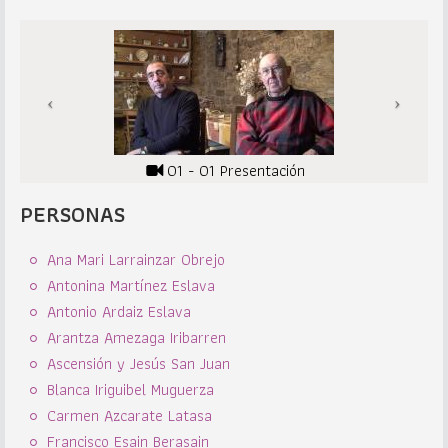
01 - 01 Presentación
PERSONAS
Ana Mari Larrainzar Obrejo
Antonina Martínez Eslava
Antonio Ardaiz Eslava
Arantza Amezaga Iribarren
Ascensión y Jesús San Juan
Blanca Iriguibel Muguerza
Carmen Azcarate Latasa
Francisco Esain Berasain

____________________

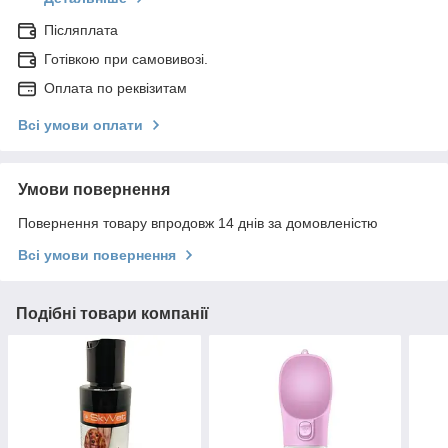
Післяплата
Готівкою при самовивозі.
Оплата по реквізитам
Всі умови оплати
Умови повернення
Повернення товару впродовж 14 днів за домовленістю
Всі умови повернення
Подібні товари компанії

____________________

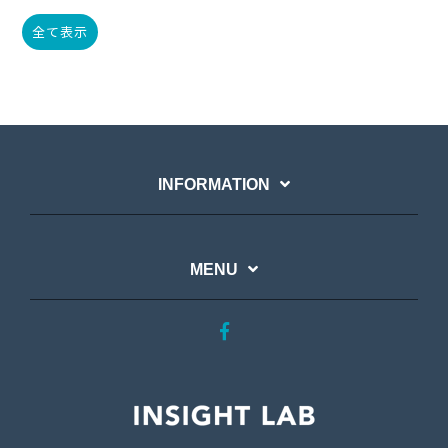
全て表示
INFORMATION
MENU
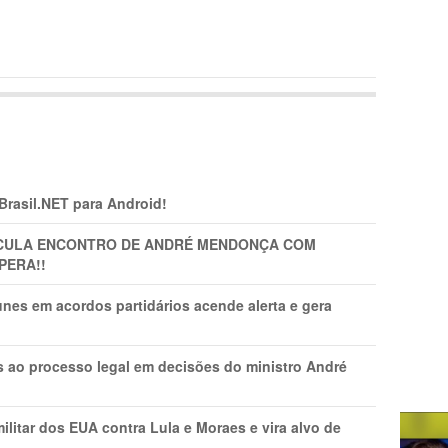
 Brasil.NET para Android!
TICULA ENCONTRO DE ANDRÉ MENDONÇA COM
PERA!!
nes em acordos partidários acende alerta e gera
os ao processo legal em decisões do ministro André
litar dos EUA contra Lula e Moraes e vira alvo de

____________________

# TASK TO CARRY OUT
Using the material above, transcribe exactly the lines from the line with "01 - 01 Presentación" to the line with "Francisco Esain Berasain"; both count, and nothing else goes in.

# REPLY TO THE TASK
01 - 01 Presentación
PERSONAS
Ana Mari Larrainzar Obrejo
Antonina Martínez Eslava
Antonio Ardaiz Eslava
Arantza Amezaga Iribarren
Ascensión y Jesús San Juan
Blanca Iriguibel Muguerza
Carmen Azcarate Latasa
Francisco Esain Berasain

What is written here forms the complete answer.